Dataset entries
++++++++++++++++++++

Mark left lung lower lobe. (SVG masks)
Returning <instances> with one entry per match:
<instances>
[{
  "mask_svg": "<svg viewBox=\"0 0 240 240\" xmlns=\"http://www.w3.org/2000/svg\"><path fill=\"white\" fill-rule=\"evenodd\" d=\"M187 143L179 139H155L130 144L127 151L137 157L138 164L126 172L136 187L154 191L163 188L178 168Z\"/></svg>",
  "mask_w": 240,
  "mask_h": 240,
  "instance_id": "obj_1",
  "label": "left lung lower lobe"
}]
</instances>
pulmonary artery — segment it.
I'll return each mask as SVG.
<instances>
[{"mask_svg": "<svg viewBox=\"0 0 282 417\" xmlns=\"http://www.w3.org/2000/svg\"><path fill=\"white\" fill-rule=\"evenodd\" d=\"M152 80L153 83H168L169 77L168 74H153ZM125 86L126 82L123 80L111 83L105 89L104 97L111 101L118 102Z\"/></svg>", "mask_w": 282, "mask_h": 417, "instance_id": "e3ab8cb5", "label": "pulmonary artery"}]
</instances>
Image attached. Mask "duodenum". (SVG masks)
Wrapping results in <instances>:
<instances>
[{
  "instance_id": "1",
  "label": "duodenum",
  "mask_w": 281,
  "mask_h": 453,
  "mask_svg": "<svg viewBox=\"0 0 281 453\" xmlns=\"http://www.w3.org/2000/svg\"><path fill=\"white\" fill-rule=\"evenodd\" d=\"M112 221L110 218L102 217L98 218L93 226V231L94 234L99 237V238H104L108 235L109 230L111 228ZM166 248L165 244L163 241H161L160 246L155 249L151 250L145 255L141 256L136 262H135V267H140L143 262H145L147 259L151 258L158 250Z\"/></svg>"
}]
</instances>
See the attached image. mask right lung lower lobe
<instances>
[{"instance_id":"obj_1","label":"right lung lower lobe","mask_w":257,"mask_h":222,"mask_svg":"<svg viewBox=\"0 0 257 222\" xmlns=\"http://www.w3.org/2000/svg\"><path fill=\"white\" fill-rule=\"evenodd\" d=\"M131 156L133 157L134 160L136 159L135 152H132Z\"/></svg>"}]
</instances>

++++++++++++++++++++

Write every entry out again. Leave each one exactly as it is.

Mark left lung lower lobe. (SVG masks)
Returning <instances> with one entry per match:
<instances>
[{
  "mask_svg": "<svg viewBox=\"0 0 240 240\" xmlns=\"http://www.w3.org/2000/svg\"><path fill=\"white\" fill-rule=\"evenodd\" d=\"M187 143L179 139H155L130 144L127 151L137 157L138 164L126 172L136 187L154 191L163 188L178 168Z\"/></svg>",
  "mask_w": 240,
  "mask_h": 240,
  "instance_id": "obj_1",
  "label": "left lung lower lobe"
}]
</instances>
pulmonary artery — segment it.
I'll return each mask as SVG.
<instances>
[{"mask_svg": "<svg viewBox=\"0 0 282 417\" xmlns=\"http://www.w3.org/2000/svg\"><path fill=\"white\" fill-rule=\"evenodd\" d=\"M152 80L153 83H168L169 77L168 74H153ZM125 86L126 82L123 80L111 83L105 89L104 97L111 101L118 102Z\"/></svg>", "mask_w": 282, "mask_h": 417, "instance_id": "e3ab8cb5", "label": "pulmonary artery"}]
</instances>
Image attached. Mask "duodenum". (SVG masks)
Wrapping results in <instances>:
<instances>
[{
  "instance_id": "1",
  "label": "duodenum",
  "mask_w": 281,
  "mask_h": 453,
  "mask_svg": "<svg viewBox=\"0 0 281 453\" xmlns=\"http://www.w3.org/2000/svg\"><path fill=\"white\" fill-rule=\"evenodd\" d=\"M112 221L110 218L102 217L98 218L93 226V231L94 234L99 237V238H104L108 235L109 230L111 228ZM166 248L165 244L163 241H161L160 246L155 249L151 250L145 255L141 256L136 262H135V267H140L143 262H145L147 259L151 258L158 250Z\"/></svg>"
}]
</instances>
See the attached image. mask right lung lower lobe
<instances>
[{"instance_id":"obj_1","label":"right lung lower lobe","mask_w":257,"mask_h":222,"mask_svg":"<svg viewBox=\"0 0 257 222\" xmlns=\"http://www.w3.org/2000/svg\"><path fill=\"white\" fill-rule=\"evenodd\" d=\"M131 156L133 157L134 160L136 159L135 152H132Z\"/></svg>"}]
</instances>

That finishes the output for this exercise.